Redação Boa Notícias

Uma nova informação envolvendo a família do engenheiro agrônomo Daniel Bennemann Frasson, réu pelo feminicídio da esposa Gleici Keli Geraldo de Souza e pela tentativa de homicídio contra a própria filha, amplia a repercussão do caso que chocou Mato Grosso.

Segundo informações colhidas pelo JK, familiares de Daniel são acusados de tentar minimizar a gravidade dos crimes durante contatos mantidos após o assassinato. Em um dos relatos apresentados às autoridades, Fernanda Francieli Frasson, irmã de Daniel, teria chegado a afirmar: “Foi trágico, mas pode acontecer”

O relato foi feito pela filha de Gleici e irmã da criança que sobreviveu ao ataque. No documento, Caroline afirma que a menina ficou profundamente traumatizada depois de presenciar e sofrer a violência e que passou a receber acompanhamento psicológico.

Conforme as informações repassadas ao JK, a profissional responsável pelo acompanhamento chegou a recomendar que a criança não mantivesse contato com familiares do pai naquele momento, diante do risco de prejuízo à recuperação psicológica. Mesmo assim, familiares teriam continuado tentando se aproximar da menina.

Familiares foram até escola da criança

O JK teve a informação que em maio deste ano, dois familiares saíram de Sorriso e foram até a escola onde a menina estudava, em Tangará da Serra, sem comunicação prévia à irmã responsável por sua guarda.

Eles teriam manifestado a intenção de levar a criança para passear em um shopping, o que não foi autorizado. Após o episódio, segundo o relato, a menina voltou a ser atendida pela psicóloga e demonstrou medo de que familiares do pai aparecessem novamente de surpresa, agora que sabiam onde ela estudava e morava.

Caroline relatou ainda que passou a se sentir pressionada diante das tentativas de contato e pediu medidas protetivas para preservar tanto a própria saúde psicológica quanto a recuperação da irmã.

 

Caso já vinha provocando embate

A revelação ocorre poucos dias depois de uma nova disputa envolvendo os familiares de Daniel e o advogado Rodrigo Pouso Miranda, que representa familiares de Gleici.

Conforme reportagem publicada pelo JKNOTICIAS.COM, familiares de Daniel questionaram a divulgação de vídeos relacionados ao caso, alegando que o material estaria ligado a processo sigiloso.

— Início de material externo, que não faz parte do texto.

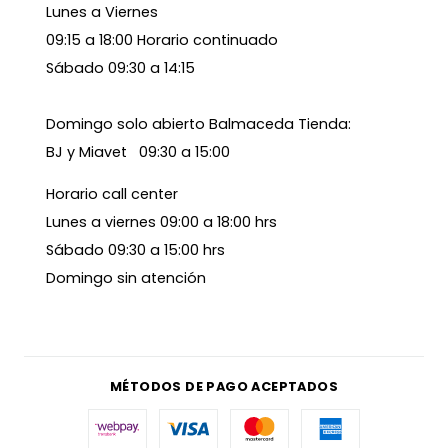
Lunes a Viernes
09:15 a 18:00 Horario continuado
Sábado 09:30 a 14:15
Domingo solo abierto Balmaceda Tienda:
BJ y Miavet 09:30 a 15:00
Horario call center
Lunes a viernes 09:00 a 18:00 hrs
Sábado 09:30 a 15:00 hrs
Domingo sin atención
MÉTODOS DE PAGO ACEPTADOS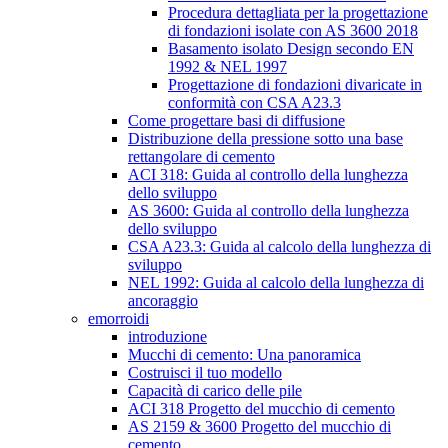
Procedura dettagliata per la progettazione
di fondazioni isolate con AS 3600 2018
Basamento isolato Design secondo EN
1992 & NEL 1997
Progettazione di fondazioni divaricate in
conformità con CSA A23.3
Come progettare basi di diffusione
Distribuzione della pressione sotto una base
rettangolare di cemento
ACI 318: Guida al controllo della lunghezza
dello sviluppo
AS 3600: Guida al controllo della lunghezza
dello sviluppo
CSA A23.3: Guida al calcolo della lunghezza di
sviluppo
NEL 1992: Guida al calcolo della lunghezza di
ancoraggio
emorroidi
introduzione
Mucchi di cemento: Una panoramica
Costruisci il tuo modello
Capacità di carico delle pile
ACI 318 Progetto del mucchio di cemento
AS 2159 & 3600 Progetto del mucchio di
cemento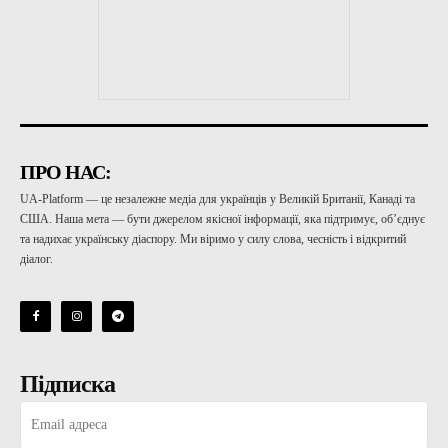
ПРО НАС:
UA-Platform — це незалежне медіа для українців у Великій Британії, Канаді та
США. Наша мета — бути джерелом якісної інформації, яка підтримує, об’єднує
та надихає українську діаспору. Ми віримо у силу слова, чесність і відкритий
діалог.
Підписка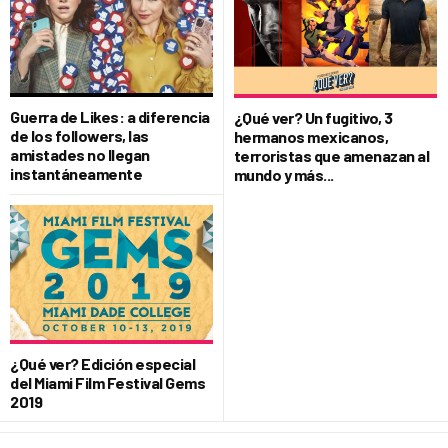
Guerra de Likes: a diferencia
¿Qué ver? Un fugitivo, 3
de los followers, las
hermanos mexicanos,
amistades no llegan
terroristas que amenazan al
instantáneamente
mundo y más...
¿Qué ver? Edición especial
del Miami Film Festival Gems
2019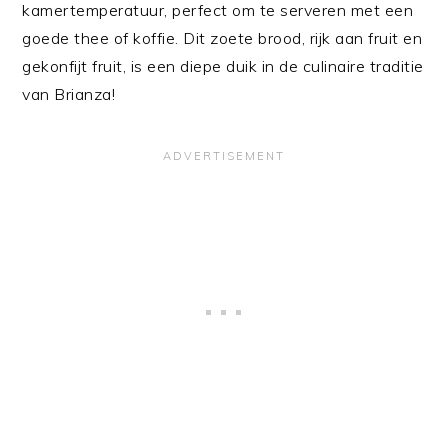
kamertemperatuur, perfect om te serveren met een
goede thee of koffie. Dit zoete brood, rijk aan fruit en
gekonfijt fruit, is een diepe duik in de culinaire traditie
van Brianza!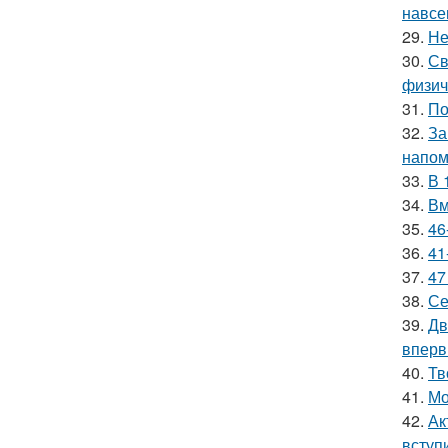
навсе
29.
Не
30.
Св
физич
31.
По
32.
За
напом
33.
В 
34.
Вм
35.
46
36.
41
37.
47
38.
Се
39.
Дв
вперв
40.
Тв
41.
Мо
42.
Ак
вступ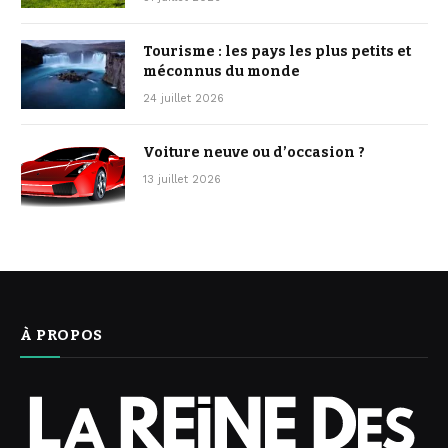
Tourisme : les pays les plus petits et
méconnus du monde
24 juillet 2026
Voiture neuve ou d’occasion ?
13 juillet 2026
À PROPOS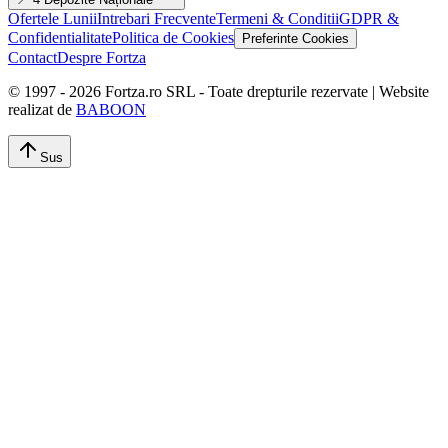
Ofertele Lunii
Intrebari Frecvente
Termeni & Conditii
GDPR &
Confidentialitate
Politica de Cookies
Preferinte Cookies
Contact
Despre Fortza
© 1997 -
2026
Fortza.ro SRL - Toate drepturile rezervate | Website
realizat de
BABOON
Sus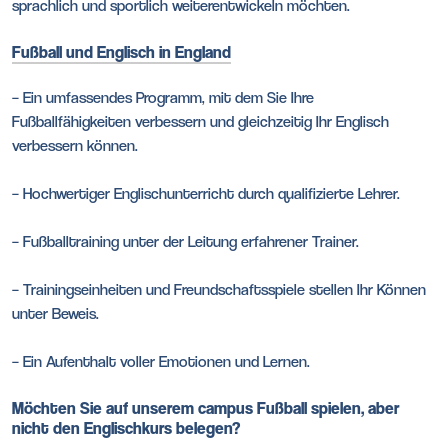
sprachlich und sportlich weiterentwickeln möchten.
Fußball und Englisch in England
– Ein umfassendes Programm, mit dem Sie Ihre
Fußballfähigkeiten verbessern und gleichzeitig Ihr Englisch
verbessern können.
– Hochwertiger Englischunterricht durch qualifizierte Lehrer.
– Fußballtraining unter der Leitung erfahrener Trainer.
– Trainingseinheiten und Freundschaftsspiele stellen Ihr Können
unter Beweis.
– Ein Aufenthalt voller Emotionen und Lernen.
Möchten Sie auf unserem campus Fußball spielen, aber
nicht den Englischkurs belegen?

Rodrigo rebateu e afirmou que os vídeos divulgados não estavam juntados ao processo naquele momento e que pretendia apresentá-los futuramente no Tribunal do Júri.

O advogado também afirmou que adotaria medidas jurídicas caso entendesse que informações falsas tivessem sido apresentadas às autoridades.

Feminicídio e ataque contra filha

Gleici Keli Geraldo de Souza, de 42 anos, foi morta em 24 de junho de 2025, em Lucas do Rio Verde. Daniel foi denunciado pelo Ministério Público por feminicídio consumado contra a esposa e tentativa de homicídio contra a filha menor de idade, em contexto de violência doméstica. A denúncia foi recebida pela Justiça e ele se tornou réu.

A menina também foi atingida por golpes de faca, precisou ser internada em UTI e sobreviveu. Desde então, conforme os documentos apresentados, segue enfrentando as consequências psicológicas do episódio.